うねうねと蛇行する道は、ひどくぬかるんでいた。童の背中を見失うまいとすると、石や木の根に足を取られる。可晴をはじめ後続の足軽たちも、何度も手をつき膝をつき、半身どろどろになりながら走った。時おり雨粒がぱらぱらと葉を叩くが、男たちの体を冷ますには足りない。むしろ湿った空気に、汗が吹き出す。急な勾配を、童は野うさぎのように軽々と駆け上がる。その後ろを、屈強な男たちがひいひいと喘ぎながらよじ登っていく。陣笠(じんがさ)と胴鎧(どうよろい)だけの軽装であったが、それすら脱ぎ捨てたくなる。鉄砲を結えた紐が肩に食い込む。部下を励ます言葉もとうに出なくなり、可晴は童の後を黙々と上り続けた。

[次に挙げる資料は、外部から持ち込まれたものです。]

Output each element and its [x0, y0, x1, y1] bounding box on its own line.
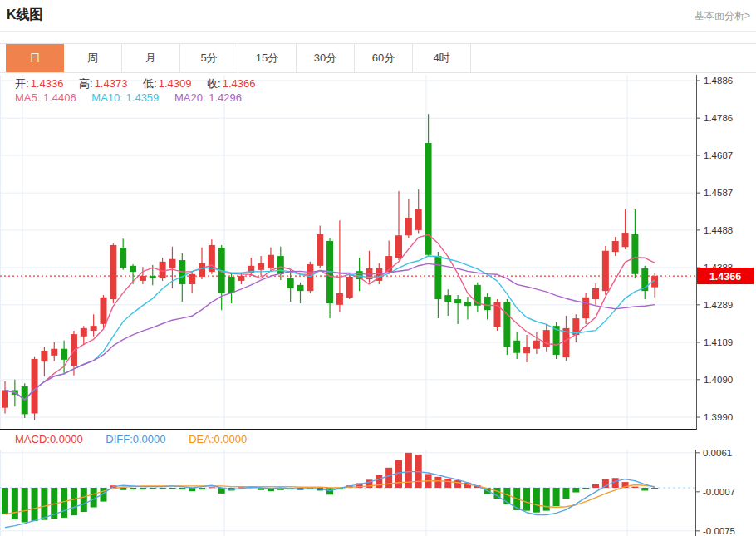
macd-bar — [444, 479, 451, 488]
price-axis-label: 1.4886 — [704, 76, 733, 86]
candle-body — [503, 302, 510, 347]
candle-body — [395, 235, 402, 258]
tab-15min[interactable]: 15分 — [238, 44, 297, 72]
candle-body — [346, 277, 353, 298]
tab-day[interactable]: 日 — [6, 44, 64, 72]
candle-body — [110, 245, 116, 299]
price-axis-label: 1.4488 — [704, 225, 733, 235]
candle-body — [61, 349, 67, 360]
price-axis-label: 1.4786 — [704, 113, 733, 123]
candle-body — [307, 264, 313, 291]
dea-value: 0.0000 — [214, 433, 248, 445]
macd-bar — [592, 484, 599, 488]
tab-60min[interactable]: 60分 — [355, 44, 413, 72]
candle-body — [592, 288, 599, 299]
macd-bar — [169, 488, 175, 489]
macd-legend: MACD:0.0000 DIFF:0.0000 DEA:0.0000 — [15, 433, 267, 445]
candle-body — [101, 298, 107, 324]
macd-bar — [22, 488, 28, 522]
header-divider — [0, 31, 756, 32]
ma20-value: 1.4296 — [209, 91, 242, 104]
macd-bar — [641, 488, 648, 490]
macd-bar — [553, 488, 560, 506]
candle-body — [140, 276, 146, 281]
macd-bar — [385, 468, 392, 488]
candle-body — [582, 298, 589, 318]
candle-body — [287, 278, 294, 288]
candle-body — [189, 274, 195, 284]
candle-body — [32, 359, 38, 414]
candle-body — [415, 209, 422, 230]
candle-body — [2, 390, 8, 407]
candle-body — [41, 351, 47, 361]
ma5-value: 1.4406 — [43, 91, 76, 104]
macd-bar — [120, 488, 126, 490]
macd-label: MACD: — [15, 433, 50, 445]
tab-5min[interactable]: 5分 — [180, 44, 238, 72]
diff-label: DIFF: — [106, 433, 133, 445]
candle-body — [238, 276, 244, 281]
candle-body — [169, 259, 175, 268]
ma10-label: MA10: — [91, 91, 123, 104]
price-axis-label: 1.4090 — [704, 375, 733, 385]
candle-body — [533, 341, 540, 349]
price-axis-label: 1.4189 — [704, 337, 733, 347]
macd-bar — [130, 488, 136, 489]
candle-body — [464, 302, 471, 306]
candle-body — [297, 285, 304, 291]
candle-body — [277, 256, 284, 274]
macd-bar — [454, 480, 461, 488]
macd-bar — [523, 488, 530, 511]
macd-bar — [533, 488, 540, 513]
macd-bar — [41, 488, 47, 520]
fundamental-analysis-link[interactable]: 基本面分析> — [695, 9, 750, 23]
tab-week[interactable]: 周 — [64, 44, 122, 72]
candle-body — [444, 295, 451, 302]
close-label: 收: — [207, 77, 221, 90]
candle-body — [150, 276, 156, 278]
price-axis-label: 1.4587 — [704, 188, 733, 198]
period-tabbar: 日 周 月 5分 15分 30分 60分 4时 — [0, 43, 756, 73]
tab-month[interactable]: 月 — [122, 44, 180, 72]
candle-body — [484, 297, 491, 310]
open-value: 1.4336 — [31, 77, 64, 90]
macd-bar — [179, 488, 185, 489]
tab-30min[interactable]: 30分 — [297, 44, 355, 72]
macd-bar — [572, 488, 579, 493]
macd-axis-label: 0.0061 — [703, 448, 732, 458]
ma20-label: MA20: — [174, 91, 206, 104]
candle-body — [405, 218, 412, 235]
low-value: 1.4309 — [159, 77, 192, 90]
price-axis-label: 1.3990 — [704, 412, 733, 422]
candle-body — [543, 330, 550, 347]
kline-chart[interactable]: 1.48861.47861.46871.45871.44881.43881.42… — [0, 73, 756, 536]
macd-bar — [376, 475, 382, 488]
macd-bar — [199, 488, 205, 489]
price-axis-label: 1.4289 — [704, 300, 733, 310]
low-label: 低: — [143, 77, 157, 90]
macd-axis-label: -0.0075 — [703, 526, 735, 536]
candle-body — [258, 263, 264, 270]
macd-axis-label: -0.0007 — [703, 487, 735, 497]
candle-body — [631, 234, 638, 274]
ma10-value: 1.4359 — [126, 91, 160, 104]
tab-4hour[interactable]: 4时 — [413, 44, 471, 72]
macd-bar — [582, 488, 589, 489]
last-price-badge-value: 1.4366 — [709, 271, 741, 283]
macd-bar — [32, 488, 38, 521]
candle-body — [130, 266, 136, 272]
candle-body — [523, 347, 530, 353]
candle-body — [425, 143, 432, 255]
macd-bar — [209, 487, 215, 488]
macd-bar — [631, 487, 638, 488]
macd-bar — [150, 488, 156, 489]
macd-bar — [81, 488, 87, 512]
macd-bar — [160, 488, 166, 489]
candle-body — [612, 241, 619, 252]
price-axis-label: 1.4687 — [704, 150, 733, 160]
candle-body — [434, 256, 441, 299]
candle-body — [454, 299, 461, 303]
candle-body — [317, 234, 323, 266]
candle-body — [336, 293, 343, 305]
candle-body — [120, 248, 126, 268]
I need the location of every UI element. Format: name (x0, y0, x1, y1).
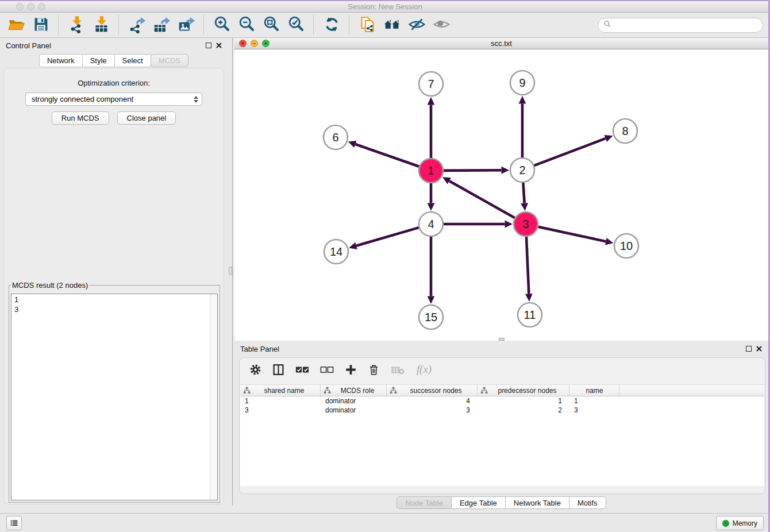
control-panel: Control Panel NetworkStyleSelectMCDS Opt… (0, 38, 228, 506)
node-label-8: 8 (622, 125, 628, 137)
arrowhead-4-3 (505, 221, 513, 228)
hide-selected-button[interactable] (405, 14, 428, 36)
show-panels-button[interactable] (6, 516, 22, 530)
edge-2-3[interactable] (523, 183, 524, 203)
table-row[interactable]: 1dominator411 (240, 396, 764, 406)
add-column-button[interactable] (345, 364, 357, 377)
tab-mcds[interactable]: MCDS (151, 54, 188, 67)
search-input[interactable] (614, 19, 763, 32)
show-all-icon (433, 16, 451, 35)
save-session-button[interactable] (29, 14, 52, 36)
arrowhead-2-9 (519, 96, 526, 104)
table-panel-float-button[interactable] (746, 345, 753, 352)
table-row[interactable]: 3dominator323 (240, 406, 764, 415)
maximize-window-button[interactable] (38, 3, 45, 10)
control-panel-float-button[interactable] (206, 42, 213, 49)
edge-3-1[interactable] (449, 181, 515, 218)
close-mcds-panel-button[interactable]: Close panel (117, 111, 176, 125)
search-field[interactable] (598, 18, 763, 33)
mcds-result-text[interactable]: 13 (11, 294, 210, 500)
network-minimize-button[interactable]: − (251, 40, 258, 47)
zoom-selected-button[interactable] (284, 14, 307, 36)
memory-button[interactable]: Memory (716, 516, 764, 530)
unselect-all-columns-button[interactable] (320, 365, 334, 376)
first-neighbors-button[interactable] (380, 14, 403, 36)
tab-network-table[interactable]: Network Table (505, 496, 569, 509)
control-panel-header: Control Panel (0, 38, 228, 53)
node-label-3: 3 (522, 218, 529, 230)
network-view-window: × − + scc.txt 7968124314101511 (234, 38, 768, 341)
zoom-out-button[interactable] (235, 14, 258, 36)
criterion-select[interactable]: strongly connected component (25, 92, 202, 106)
table-cell: dominator (321, 406, 387, 414)
control-panel-tabs: NetworkStyleSelectMCDS (0, 53, 228, 68)
refresh-button[interactable] (320, 14, 343, 36)
edge-3-10[interactable] (538, 227, 606, 242)
table-panel-close-button[interactable] (756, 345, 763, 352)
import-network-button[interactable] (65, 14, 88, 36)
edge-1-6[interactable] (355, 144, 419, 167)
mcds-result-group: MCDS result (2 nodes) 13 (9, 281, 220, 503)
minimize-window-button[interactable] (27, 3, 34, 10)
run-mcds-button[interactable]: Run MCDS (52, 111, 109, 125)
main-toolbar (0, 13, 770, 38)
export-table-button[interactable] (150, 14, 173, 36)
column-layout-icon (272, 364, 284, 377)
delete-column-button[interactable] (368, 364, 380, 377)
column-header-mcds-role[interactable]: MCDS role (321, 385, 387, 396)
open-file-button[interactable] (5, 14, 28, 36)
table-panel-header: Table Panel (234, 341, 768, 356)
node-label-9: 9 (519, 76, 525, 89)
splitter-handle[interactable] (229, 267, 232, 275)
tab-edge-table[interactable]: Edge Table (451, 496, 506, 509)
delete-table-icon (391, 365, 405, 377)
toolbar-separator (313, 16, 314, 35)
column-header-label: predecessor nodes (488, 387, 569, 395)
edge-2-8[interactable] (534, 138, 606, 165)
column-header-successor-nodes[interactable]: successor nodes (387, 385, 478, 396)
edge-4-14[interactable] (356, 228, 419, 246)
column-header-shared-name[interactable]: shared name (240, 385, 321, 396)
zoom-in-button[interactable] (210, 14, 233, 36)
import-table-button[interactable] (90, 14, 113, 36)
control-panel-close-button[interactable] (215, 41, 222, 48)
node-label-1: 1 (428, 164, 434, 177)
import-network-icon (68, 16, 86, 35)
column-header-name[interactable]: name (569, 385, 619, 396)
column-header-predecessor-nodes[interactable]: predecessor nodes (478, 385, 569, 396)
table-header-row: shared nameMCDS rolesuccessor nodesprede… (240, 384, 764, 396)
vertical-splitter[interactable] (228, 38, 234, 506)
edge-1-2[interactable] (444, 170, 502, 171)
export-image-button[interactable] (175, 14, 198, 36)
import-table-icon (93, 16, 110, 35)
select-all-columns-button[interactable] (295, 365, 309, 376)
clone-network-button[interactable] (356, 14, 379, 36)
node-label-15: 15 (425, 311, 437, 323)
tab-select[interactable]: Select (114, 54, 151, 67)
table-body: 1dominator4113dominator323 (240, 396, 764, 415)
tab-node-table[interactable]: Node Table (396, 496, 452, 509)
network-maximize-button[interactable]: + (262, 40, 270, 47)
export-network-button[interactable] (125, 14, 148, 36)
network-window-titlebar[interactable]: × − + scc.txt (234, 38, 768, 49)
float-icon (746, 346, 752, 352)
tab-style[interactable]: Style (82, 54, 115, 67)
table-settings-button[interactable] (249, 364, 261, 377)
tab-motifs[interactable]: Motifs (569, 496, 606, 509)
arrowhead-1-4 (428, 203, 435, 211)
list-icon (10, 519, 18, 527)
window-titlebar[interactable]: Session: New Session (0, 1, 770, 13)
network-close-button[interactable]: × (239, 40, 247, 47)
close-window-button[interactable] (16, 3, 24, 10)
result-line: 1 (14, 295, 207, 304)
zoom-out-icon (238, 16, 256, 35)
node-label-6: 6 (332, 131, 338, 144)
network-canvas[interactable]: 7968124314101511 (234, 49, 768, 341)
mcds-result-scrollbar[interactable] (210, 294, 218, 500)
zoom-in-icon (213, 16, 231, 35)
column-layout-button[interactable] (272, 364, 284, 377)
zoom-fit-button[interactable] (260, 14, 283, 36)
tab-network[interactable]: Network (39, 54, 83, 67)
edge-3-11[interactable] (526, 237, 529, 294)
canvas-resize-grip[interactable] (499, 338, 505, 341)
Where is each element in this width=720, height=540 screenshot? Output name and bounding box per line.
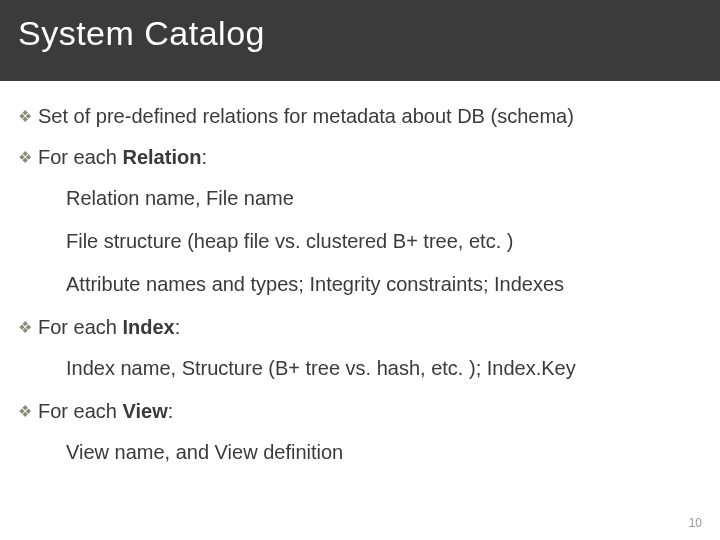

「ほら、ここから下がよく見えるよ。山のてっぺんより眺めがいいんだ」
松の木の脇で立ち止まり、童は可晴を手招いた。童の横に立ち、可晴は息を飲んだ。薄明るくなってきた空を映し、銀色に輝く三本の川が合流して一本の大河となっている。その左岸を埋め尽くす大軍は、最後尾が山の陰になって見えない。
このとき秀吉軍は、方々からの援軍を受け三万六千に膨らんでいることを可晴は知らない。ただ巨大な黒い龍が身をうねらせ、大河に寄り添い横たわっているように見えた。龍の頭の先、細い支流河川を挟んで陣を張る明智軍は、秀吉軍の半分にも満たない。対岸には、手を伸ばせば届きそうな男山。二本の川の中島、その先に広がる碁盤の目――あれが京。天王山を制するものが天下を制す。可晴は秀吉の意図を思い知り、ぞくりと身を震わせた。
「小童、名は何という」可晴は景色を見つめたまま問い掛けた。「りゅうじん」という童の声に、可晴ははっとして脇を見た。微笑む童の姿は足元から次第に薄くなり、やがてかき消すように失せた。
戦は秀吉軍の大勝に終わり、万を超える屍(しかばね)を残して退いた明智光秀は、後日小栗栖(おぐりす)の藪で農民に討たれた。天王山山頂を制した可晴は、続く関ヶ原の合戦でも功を上げ、後に秀吉の家老にまで上る。
当時秀吉の陣が敷かれ、後に改修された宝積寺、通称「宝寺」。龍神が聖武天皇に授けたといわれる「打出と小槌」が、今も宝物として納め祀(まつ)られている。